Home-made Christmas wreath hanging on the gate |
December snowdrops (Galanthus elwesii) |
There isn’t much colour in the garden in mid-winter, but it’s not a completely flower-free zone. The mild (mostly wet and windy) weather has helped, of course, and having a few winter stalwarts in the planting also ensures some blooms.
Mahonia 'Winter Sun' |
Of the winter shrubs, the most floriferous is the Mahonia ‘Winter Sun’. It’s much better than the later-flowering Mahonia aquifolium, which I inherited (from the previous owners) in the rubble-filled area round the gas tank. I’d love to dig that out, but it’s impossible to get a spade or fork in there. I’m thinking of letting it flower in the spring, and then cutting it down as far as possible. But that’s another story. ‘Winter Sun’ does what it says on the tin, and it’s an excellent garden plant for this time of year. The winter jasmine and both the Viburnum tinus are also in flower, and the winter honeysuckle (Lonicera purpusii) is starting to put out little blooms, though there is a pair of male bullfinches that love to peck at it.

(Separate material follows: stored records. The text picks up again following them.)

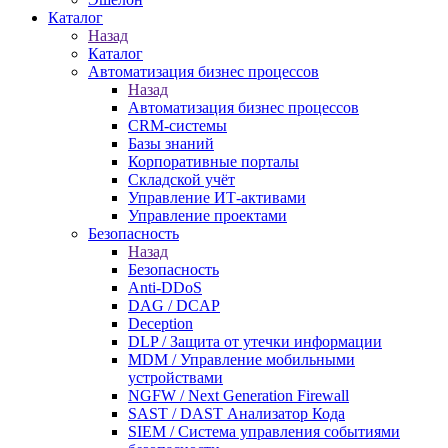
Каталог
Назад
Каталог
Автоматизация бизнес процессов
Назад
Автоматизация бизнес процессов
CRM-системы
Базы знаний
Корпоративные порталы
Складской учёт
Управление ИТ-активами
Управление проектами
Безопасность
Назад
Безопасность
Anti-DDoS
DAG / DCAP
Deception
DLP / Защита от утечки информации
MDM / Управление мобильными
устройствами
NGFW / Next Generation Firewall
SAST / DAST Анализатор Кода
SIEM / Система управления событиями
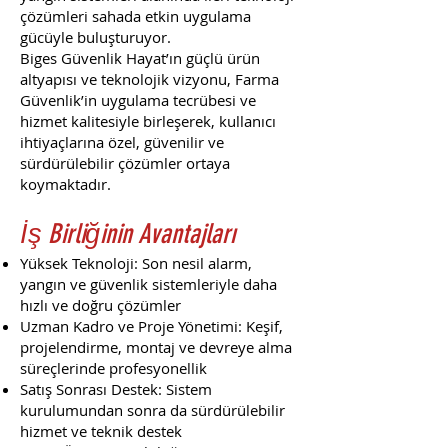
çözümleri sahada etkin uygulama
gücüyle buluşturuyor.
Biges Güvenlik Hayat’ın güçlü ürün
altyapısı ve teknolojik vizyonu, Farma
Güvenlik’in uygulama tecrübesi ve
hizmet kalitesiyle birleşerek, kullanıcı
ihtiyaçlarına özel, güvenilir ve
sürdürülebilir çözümler ortaya
koymaktadır.
İş Birliğinin Avantajları
Yüksek Teknoloji: Son nesil alarm,
yangın ve güvenlik sistemleriyle daha
hızlı ve doğru çözümler
Uzman Kadro ve Proje Yönetimi: Keşif,
projelendirme, montaj ve devreye alma
süreçlerinde profesyonellik
Satış Sonrası Destek: Sistem
kurulumundan sonra da sürdürülebilir
hizmet ve teknik destek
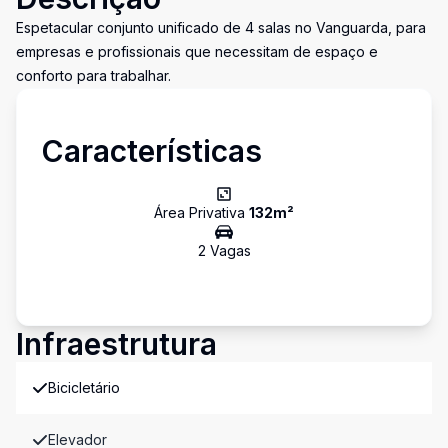
Espetacular conjunto unificado de 4 salas no Vanguarda, para
empresas e profissionais que necessitam de espaço e
conforto para trabalhar.
Características
Área Privativa
132
m²
2
Vaga
s
Infraestrutura
Bicicletário
Elevador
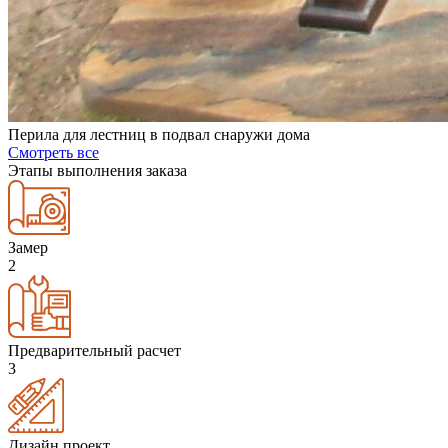
Перила для лестниц в подвал снаружи дома
Смотреть все
Этапы выполнения заказа
Замер
2
Предварительный расчет
3
Дизайн проект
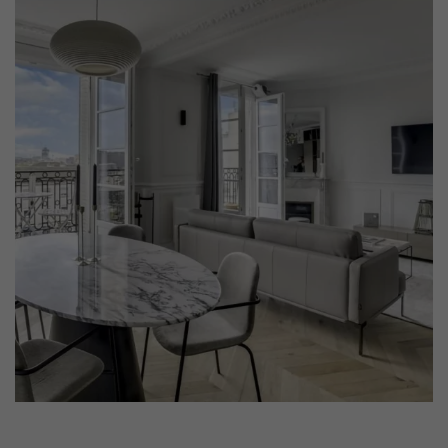
Nos experts sont à votre disposition pour vous guider pas à
pas dans le choix et la pose de votre parquet.
Un expert Décoplus Parquets vous appelle
Demandez un rendez-vous personnalisé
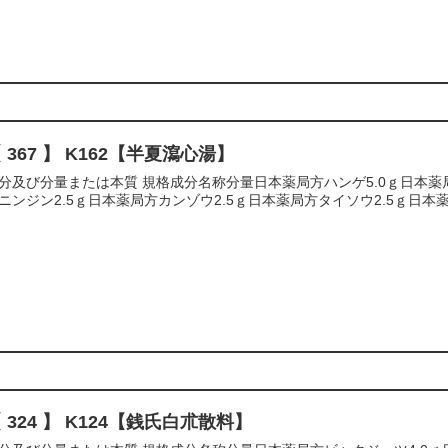
 367 】 K162【半夏瀉心湯】
分及び分量または本質 規格成分名称分量日本薬局方ハンゲ5.0ｇ日本薬局
ニンジン2.5ｇ日本薬局方カンゾウ2.5ｇ日本薬局方タイソウ2.5ｇ日本薬局方
 324 】 K124【銭氏白朮散料】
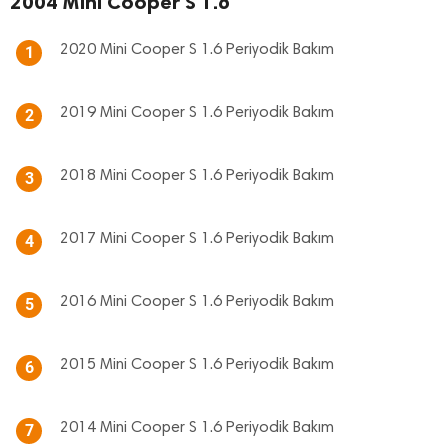
2004 Mini Cooper S 1.6
2020 Mini Cooper S 1.6 Periyodik Bakım
1
2019 Mini Cooper S 1.6 Periyodik Bakım
2
2018 Mini Cooper S 1.6 Periyodik Bakım
3
2017 Mini Cooper S 1.6 Periyodik Bakım
4
2016 Mini Cooper S 1.6 Periyodik Bakım
5
2015 Mini Cooper S 1.6 Periyodik Bakım
6
2014 Mini Cooper S 1.6 Periyodik Bakım
7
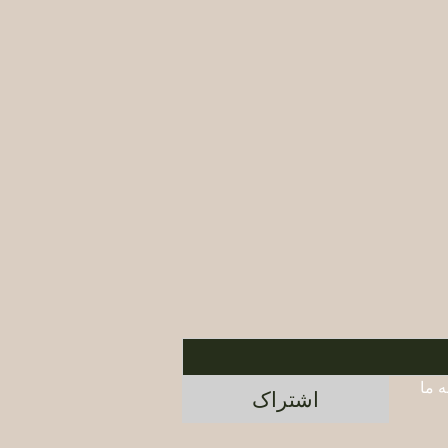
برای اطلاع از محصولات جدید و پیشنهادات ویژه، در خبرنامه ما 
اشتراک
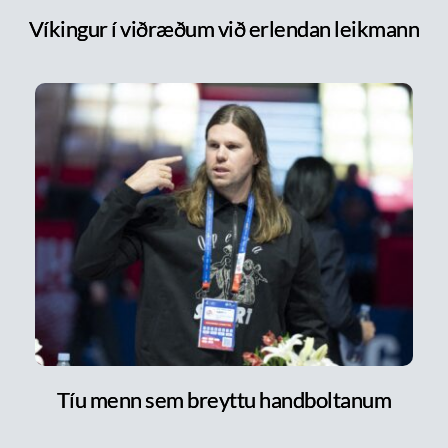
Víkingur í viðræðum við erlendan leikmann
Tíu menn sem breyttu handboltanum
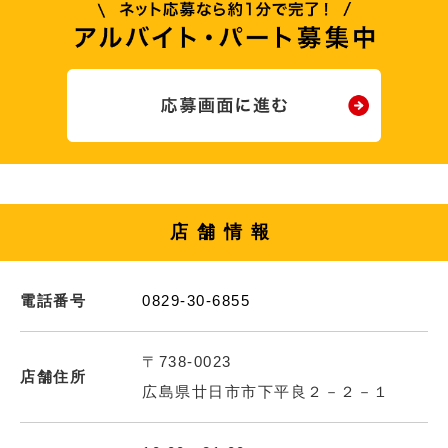
店舗情報
電話番号
0829-30-6855
〒738-0023
店舗住所
広島県廿日市市下平良２－２－１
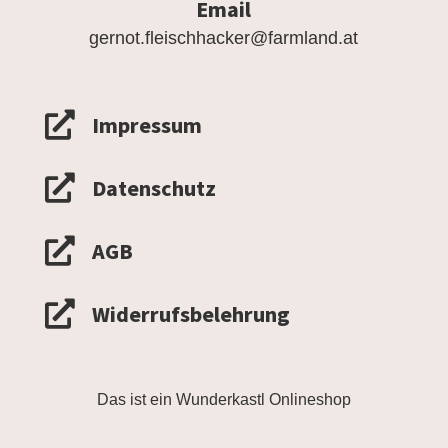
Email
gernot.fleischhacker@farmland.at

Impressum

Datenschutz

AGB

Widerrufsbelehrung
Das ist ein Wunderkastl Onlineshop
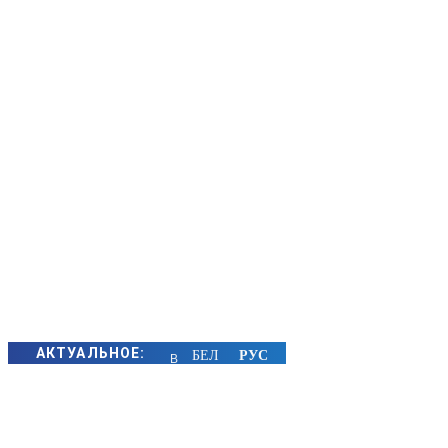
АКТУАЛЬНОЕ:
В
Борисове
на реке
Березина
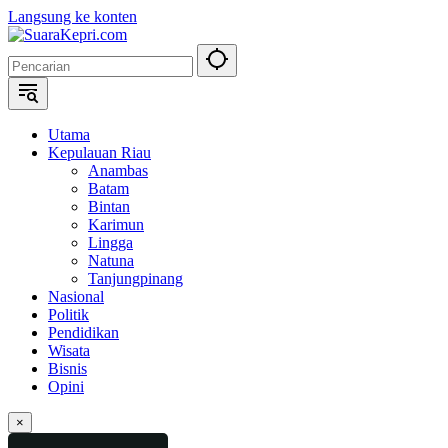
Langsung ke konten
Utama
Kepulauan Riau
Anambas
Batam
Bintan
Karimun
Lingga
Natuna
Tanjungpinang
Nasional
Politik
Pendidikan
Wisata
Bisnis
Opini
×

Self-sown primula flowering in December |
There are fewer perennials in flower, but a couple of primulas in the little patch of border outside the front wall are doing quite well, and there are plenty of berries on the Iris foetidissima plants that appear around the place. I took the leaves off the hellebores back in November, as they were suffering from hellebore leaf spot and didn’t look good; the new flowers are already in bud underneath, promising some colour in early spring.
Replanted window-box |
Another job already done is to replant the window-box for winter. Back in late spring I heaved out the whole contents – two rosemarys, a little gold-leaved euonymus plant, some crocus and ‘Tete-a-tete’ daffodil bulbs – compost and all, and left them over summer in a similar-sized plastic trough in a corner. Now it was time to heave them back again, and top-dress with some fresh compost. We’ll see if it works! The rosemarys are a bit leggy, but already in bud so I don’t want to cut them back. The plants that were in there for the summer were either expendable annuals, now composted, or potted up and put in the greenhouse to overwinter (a fuchsia and a couple of osteospermums). A variegated ivy that spent the summer in the windowbox has been put back in place for winter. For now, everything seems happy enough!
The front garden doesn’t get as much attention from me as it ought. It’s a bit ‘out of sight and out of mind’; in daylight hours we tend to spend our time in the back of the house, enjoying the view down the main part of the garden, only migrating to the front rooms after dark, when there isn’t much to see.
Vinca major |
But today I ventured out to make some inroads into the Vinca major in the front garden wall. This is one of the very few plants surviving from before we moved here, thirty-odd years ago. It wasn’t the greatest planting idea on the part of our predecessors; while Vinca minor is a pretty little plant, its big brother Vinca major is a well-known thug. The evergreen leaves are handsome and the purplish-blue flowers attractive, but its tendency to send out long arching stems that root at the tip make it a less than desirable garden plant. Its ability to flower off and on pretty much all year is welcome, especially in December, but overall it’s not a plant to covet. And in honesty, I haven’t been good at keeping it in check. It originated in the front border, but has made its way through and under the dry-stone wall out into the grass verge in front of the house, where of course I can’t normally see it.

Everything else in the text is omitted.